▶ _Requirement_
Nothing but the lines from the first line of the records below to the line holding "Available : PDF, ePub, Mobi, doc Total Reads" belongs in the answer, copied exactly and without pictures.

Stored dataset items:
========================================================================
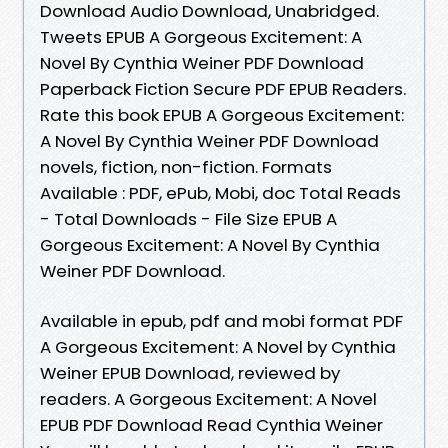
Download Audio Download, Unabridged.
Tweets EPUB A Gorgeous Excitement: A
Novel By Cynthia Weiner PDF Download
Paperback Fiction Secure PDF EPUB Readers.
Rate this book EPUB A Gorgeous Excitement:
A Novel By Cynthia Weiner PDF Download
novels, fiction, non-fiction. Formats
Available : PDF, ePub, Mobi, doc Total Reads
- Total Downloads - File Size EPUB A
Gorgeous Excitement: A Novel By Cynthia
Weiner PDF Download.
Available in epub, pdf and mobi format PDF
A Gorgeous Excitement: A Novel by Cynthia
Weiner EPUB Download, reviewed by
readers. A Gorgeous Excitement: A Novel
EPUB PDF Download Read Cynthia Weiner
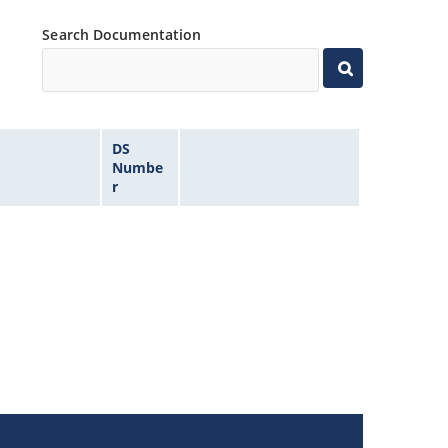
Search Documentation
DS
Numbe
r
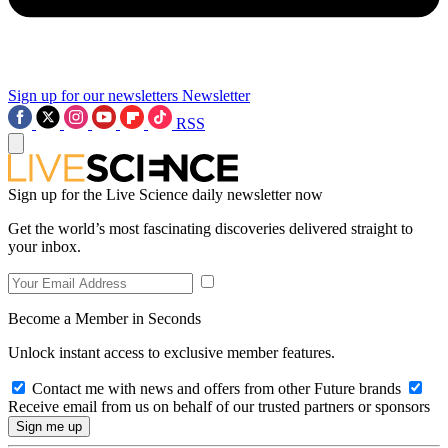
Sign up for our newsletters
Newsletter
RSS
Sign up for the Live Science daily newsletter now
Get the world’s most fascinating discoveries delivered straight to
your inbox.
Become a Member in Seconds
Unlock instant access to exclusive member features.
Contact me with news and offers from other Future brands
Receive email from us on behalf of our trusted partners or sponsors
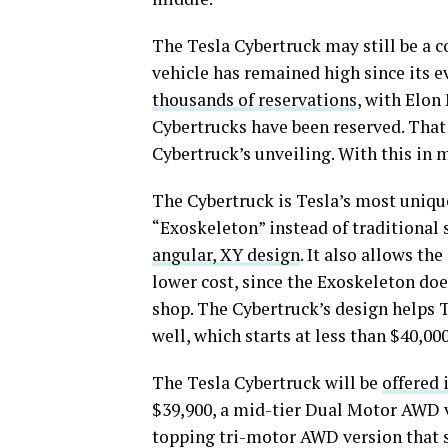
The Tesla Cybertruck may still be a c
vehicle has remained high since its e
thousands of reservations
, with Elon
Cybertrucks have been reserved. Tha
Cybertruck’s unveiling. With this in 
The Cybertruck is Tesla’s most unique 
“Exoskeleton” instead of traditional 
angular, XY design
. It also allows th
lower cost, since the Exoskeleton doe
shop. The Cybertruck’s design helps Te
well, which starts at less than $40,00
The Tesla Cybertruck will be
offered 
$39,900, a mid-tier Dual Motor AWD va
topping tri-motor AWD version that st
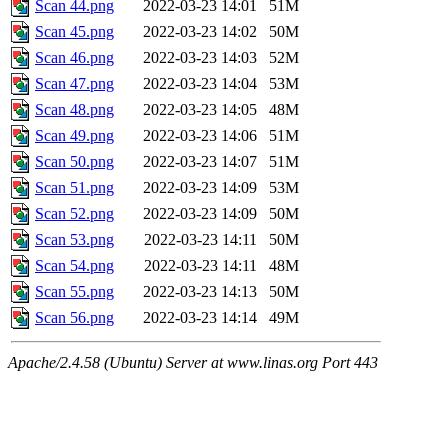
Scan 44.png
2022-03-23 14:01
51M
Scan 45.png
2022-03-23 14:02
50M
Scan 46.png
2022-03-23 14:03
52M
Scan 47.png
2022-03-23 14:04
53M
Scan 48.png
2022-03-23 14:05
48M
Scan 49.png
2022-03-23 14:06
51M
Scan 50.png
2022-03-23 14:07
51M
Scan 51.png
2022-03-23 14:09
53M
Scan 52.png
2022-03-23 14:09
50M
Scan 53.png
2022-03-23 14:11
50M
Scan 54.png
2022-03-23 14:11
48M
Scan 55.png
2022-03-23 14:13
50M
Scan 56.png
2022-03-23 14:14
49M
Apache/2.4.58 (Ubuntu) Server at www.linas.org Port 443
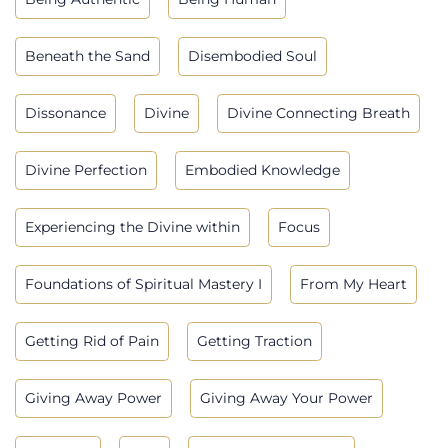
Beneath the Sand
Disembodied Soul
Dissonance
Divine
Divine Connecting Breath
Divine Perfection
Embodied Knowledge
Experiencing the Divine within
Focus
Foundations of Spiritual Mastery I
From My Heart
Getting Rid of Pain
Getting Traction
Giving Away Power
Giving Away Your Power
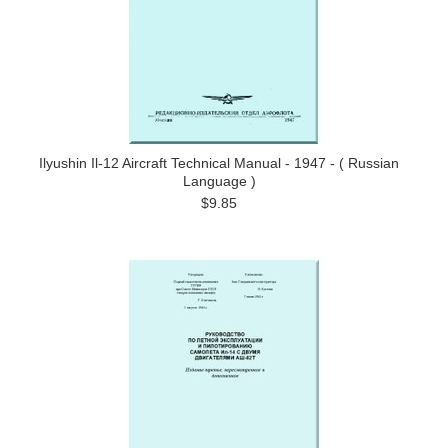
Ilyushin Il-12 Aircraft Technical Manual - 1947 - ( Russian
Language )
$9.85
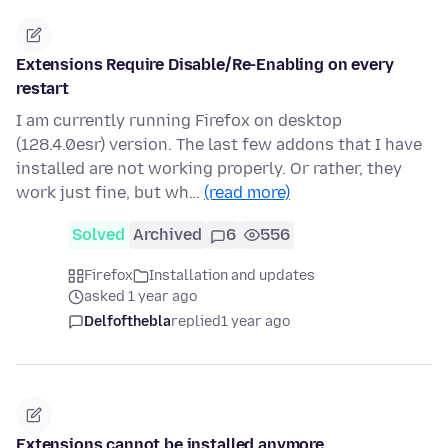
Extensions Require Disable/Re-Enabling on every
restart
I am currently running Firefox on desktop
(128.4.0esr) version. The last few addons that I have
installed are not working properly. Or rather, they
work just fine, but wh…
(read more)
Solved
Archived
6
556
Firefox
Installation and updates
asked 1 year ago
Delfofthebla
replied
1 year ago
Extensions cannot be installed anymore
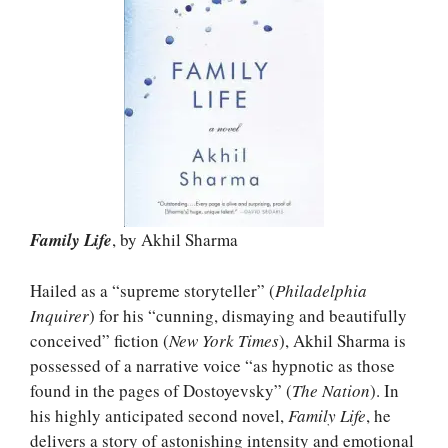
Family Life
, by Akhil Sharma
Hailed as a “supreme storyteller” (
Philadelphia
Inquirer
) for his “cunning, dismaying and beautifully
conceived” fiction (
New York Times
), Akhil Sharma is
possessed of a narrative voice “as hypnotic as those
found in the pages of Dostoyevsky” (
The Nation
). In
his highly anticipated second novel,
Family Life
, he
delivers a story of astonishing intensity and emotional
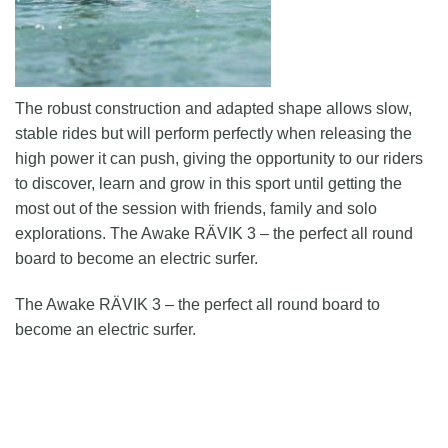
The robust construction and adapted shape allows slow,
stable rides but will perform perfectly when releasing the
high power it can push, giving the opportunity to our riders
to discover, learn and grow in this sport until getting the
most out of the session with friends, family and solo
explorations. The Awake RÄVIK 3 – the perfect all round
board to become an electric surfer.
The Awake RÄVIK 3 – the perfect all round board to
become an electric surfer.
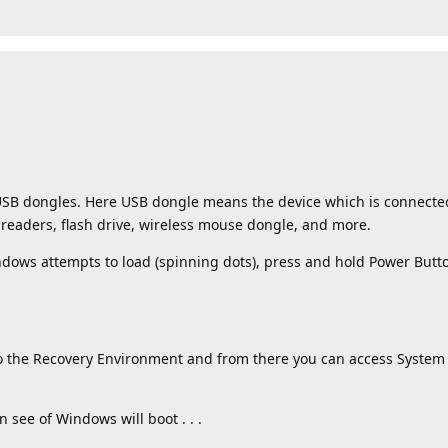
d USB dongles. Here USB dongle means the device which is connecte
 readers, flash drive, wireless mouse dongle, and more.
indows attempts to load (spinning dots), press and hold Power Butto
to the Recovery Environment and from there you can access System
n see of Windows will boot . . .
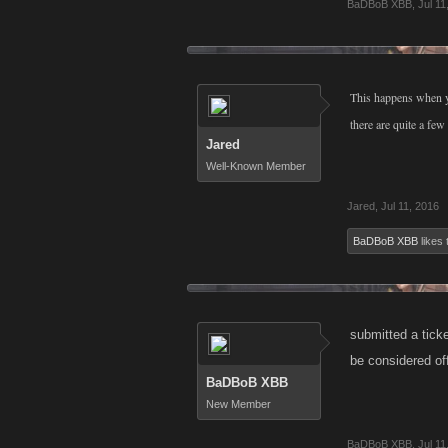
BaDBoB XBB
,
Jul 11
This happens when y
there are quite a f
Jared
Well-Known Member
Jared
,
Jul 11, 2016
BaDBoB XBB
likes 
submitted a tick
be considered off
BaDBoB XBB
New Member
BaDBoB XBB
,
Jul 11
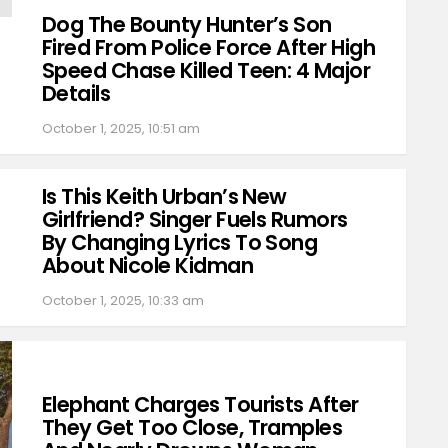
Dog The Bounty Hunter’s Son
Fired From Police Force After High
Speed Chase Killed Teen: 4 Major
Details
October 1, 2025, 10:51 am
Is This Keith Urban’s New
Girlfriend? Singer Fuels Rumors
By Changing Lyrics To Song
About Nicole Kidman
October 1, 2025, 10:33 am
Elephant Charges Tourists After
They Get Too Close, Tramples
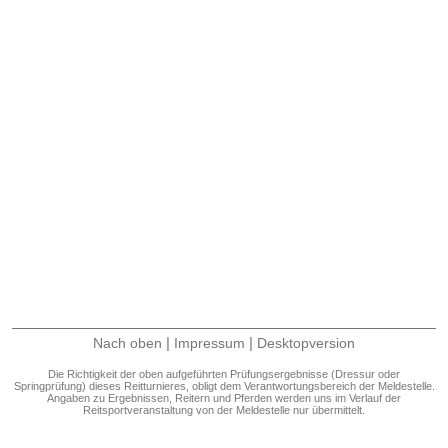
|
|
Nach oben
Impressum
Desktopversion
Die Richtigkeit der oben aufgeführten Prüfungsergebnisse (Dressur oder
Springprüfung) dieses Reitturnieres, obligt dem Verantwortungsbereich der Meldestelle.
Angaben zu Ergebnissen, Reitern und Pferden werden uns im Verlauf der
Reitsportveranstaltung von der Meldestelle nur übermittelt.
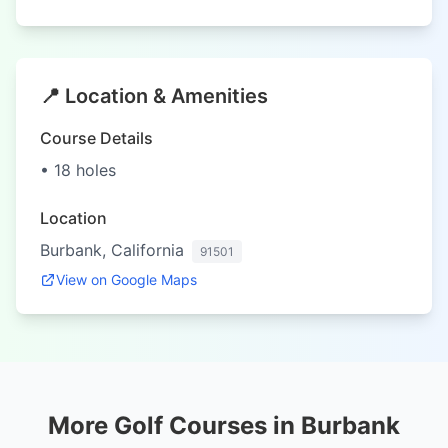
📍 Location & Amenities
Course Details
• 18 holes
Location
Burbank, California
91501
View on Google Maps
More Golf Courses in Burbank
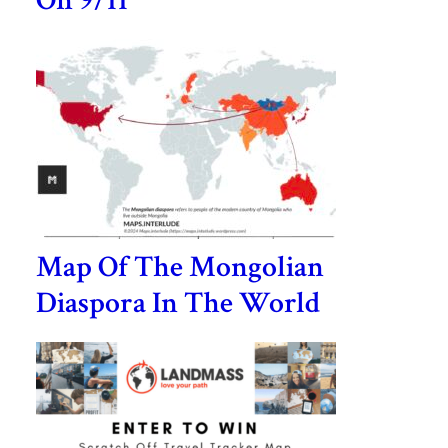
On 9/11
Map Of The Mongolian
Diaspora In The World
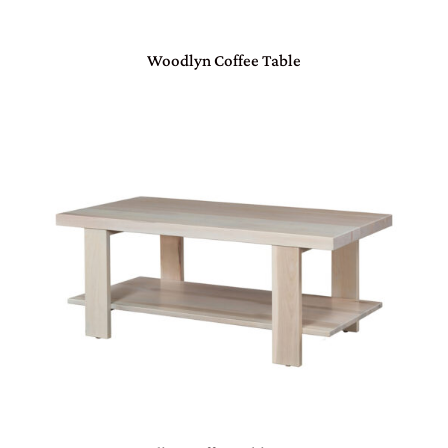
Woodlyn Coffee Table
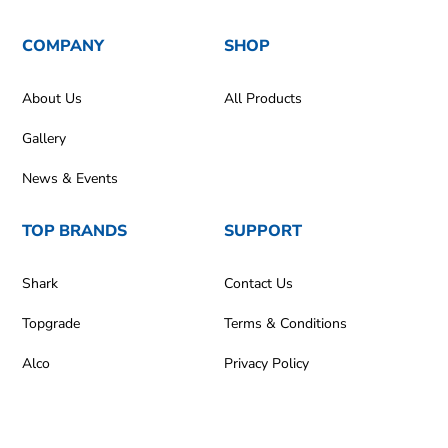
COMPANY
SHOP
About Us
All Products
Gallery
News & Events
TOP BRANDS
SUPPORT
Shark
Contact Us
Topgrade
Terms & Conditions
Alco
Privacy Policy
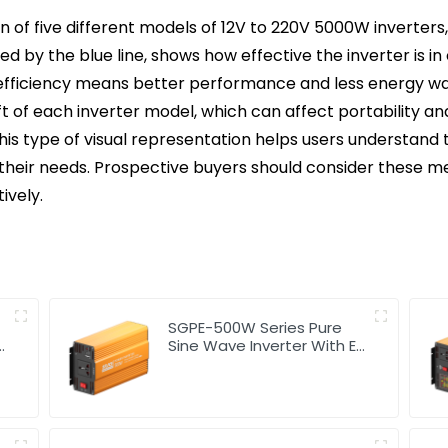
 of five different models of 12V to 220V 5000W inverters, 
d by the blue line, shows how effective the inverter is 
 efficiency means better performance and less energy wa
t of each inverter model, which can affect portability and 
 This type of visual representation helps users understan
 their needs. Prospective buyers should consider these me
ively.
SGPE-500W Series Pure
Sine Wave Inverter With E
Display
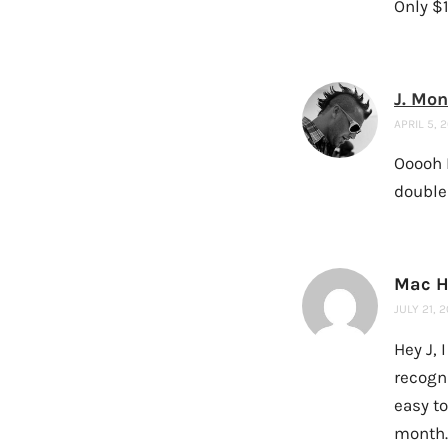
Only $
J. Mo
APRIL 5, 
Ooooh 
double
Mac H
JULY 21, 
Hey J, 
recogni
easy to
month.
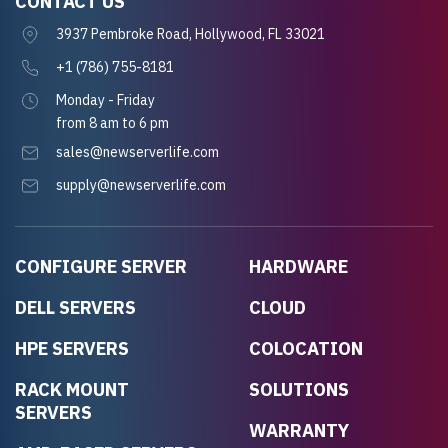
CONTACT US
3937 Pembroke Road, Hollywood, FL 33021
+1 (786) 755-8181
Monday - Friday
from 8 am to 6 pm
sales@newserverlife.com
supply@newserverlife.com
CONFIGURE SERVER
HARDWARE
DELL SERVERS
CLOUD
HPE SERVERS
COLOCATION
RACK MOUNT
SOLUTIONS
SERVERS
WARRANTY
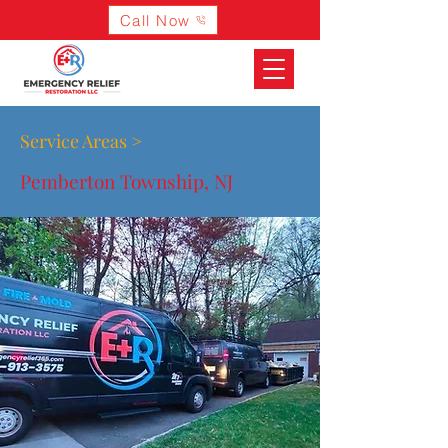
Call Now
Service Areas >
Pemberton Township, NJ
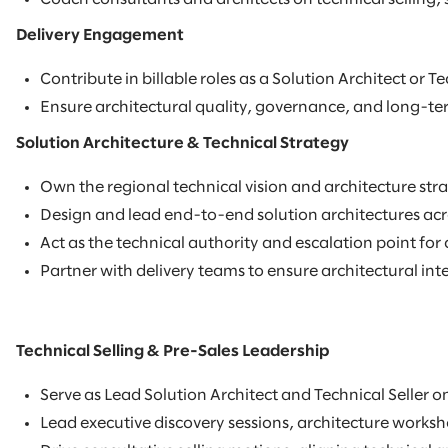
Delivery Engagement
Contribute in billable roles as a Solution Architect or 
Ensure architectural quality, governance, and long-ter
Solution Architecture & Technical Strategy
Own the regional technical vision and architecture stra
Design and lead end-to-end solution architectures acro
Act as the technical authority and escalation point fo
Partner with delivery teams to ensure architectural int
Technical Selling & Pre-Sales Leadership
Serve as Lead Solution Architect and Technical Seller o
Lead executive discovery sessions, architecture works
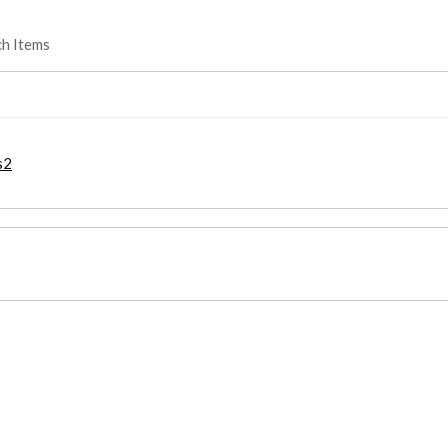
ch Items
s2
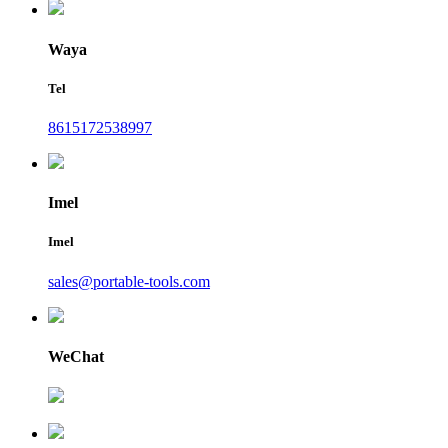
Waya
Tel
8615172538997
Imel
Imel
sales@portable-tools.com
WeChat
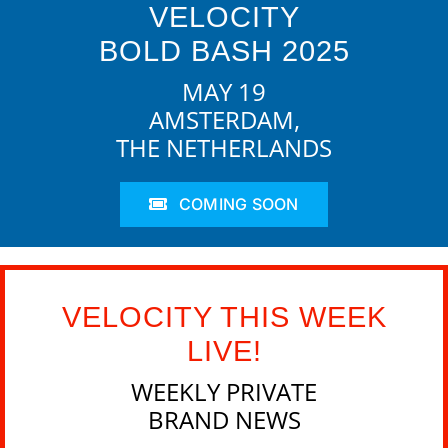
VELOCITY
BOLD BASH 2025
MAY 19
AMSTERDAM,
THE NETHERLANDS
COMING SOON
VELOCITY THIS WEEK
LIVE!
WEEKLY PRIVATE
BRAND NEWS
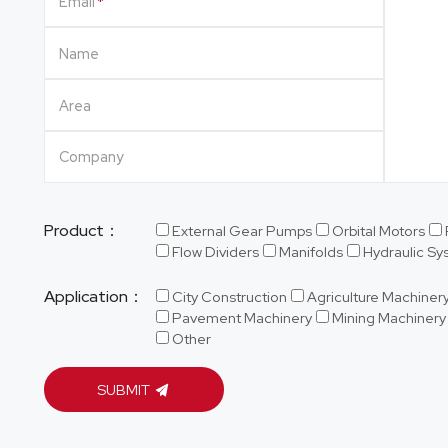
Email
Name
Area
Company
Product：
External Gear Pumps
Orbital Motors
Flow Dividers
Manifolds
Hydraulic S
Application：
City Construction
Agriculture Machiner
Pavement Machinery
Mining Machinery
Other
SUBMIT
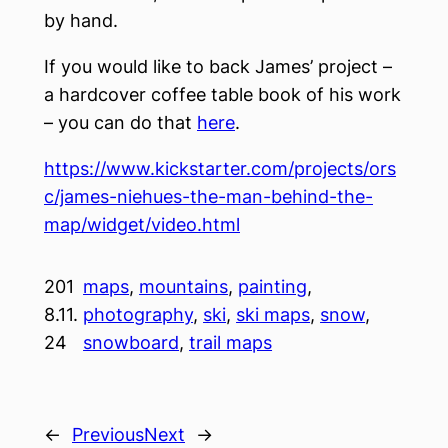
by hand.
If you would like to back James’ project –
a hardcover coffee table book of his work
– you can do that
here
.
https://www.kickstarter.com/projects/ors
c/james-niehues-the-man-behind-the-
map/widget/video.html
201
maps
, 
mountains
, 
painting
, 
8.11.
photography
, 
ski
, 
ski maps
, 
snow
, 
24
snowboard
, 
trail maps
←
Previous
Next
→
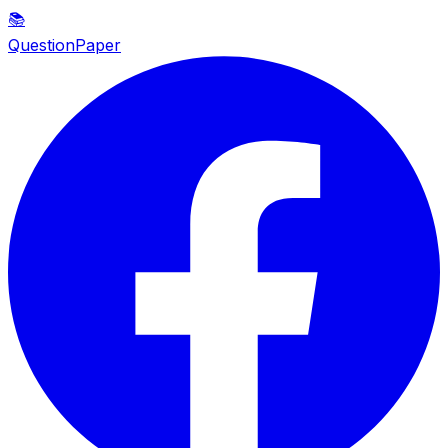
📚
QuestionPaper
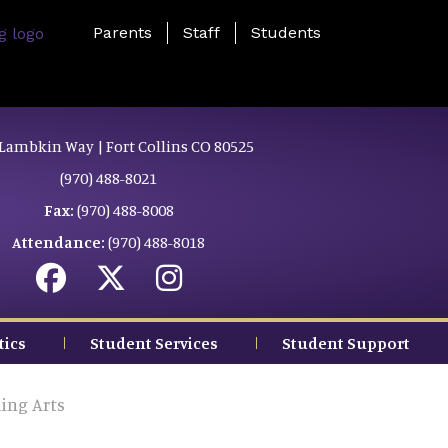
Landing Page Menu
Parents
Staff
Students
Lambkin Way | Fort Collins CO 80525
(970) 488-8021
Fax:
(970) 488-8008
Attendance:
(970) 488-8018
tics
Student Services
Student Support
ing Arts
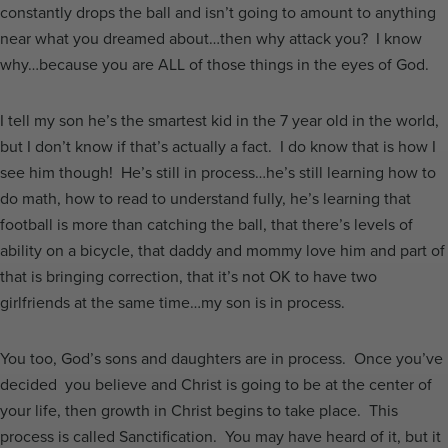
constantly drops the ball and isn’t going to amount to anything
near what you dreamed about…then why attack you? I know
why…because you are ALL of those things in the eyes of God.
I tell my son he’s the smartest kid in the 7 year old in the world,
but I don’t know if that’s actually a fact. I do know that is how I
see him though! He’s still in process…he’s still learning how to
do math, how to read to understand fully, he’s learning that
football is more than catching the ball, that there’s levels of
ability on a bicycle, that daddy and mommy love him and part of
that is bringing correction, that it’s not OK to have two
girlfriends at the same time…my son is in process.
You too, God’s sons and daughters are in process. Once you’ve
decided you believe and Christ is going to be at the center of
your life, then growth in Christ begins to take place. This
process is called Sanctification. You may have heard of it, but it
========================================================================
▶ _Result of the task_
Download Audio Download, Unabridged.
Tweets EPUB A Gorgeous Excitement: A
Novel By Cynthia Weiner PDF Download
Paperback Fiction Secure PDF EPUB Readers.
Rate this book EPUB A Gorgeous Excitement:
A Novel By Cynthia Weiner PDF Download
novels, fiction, non-fiction. Formats
Available : PDF, ePub, Mobi, doc Total Reads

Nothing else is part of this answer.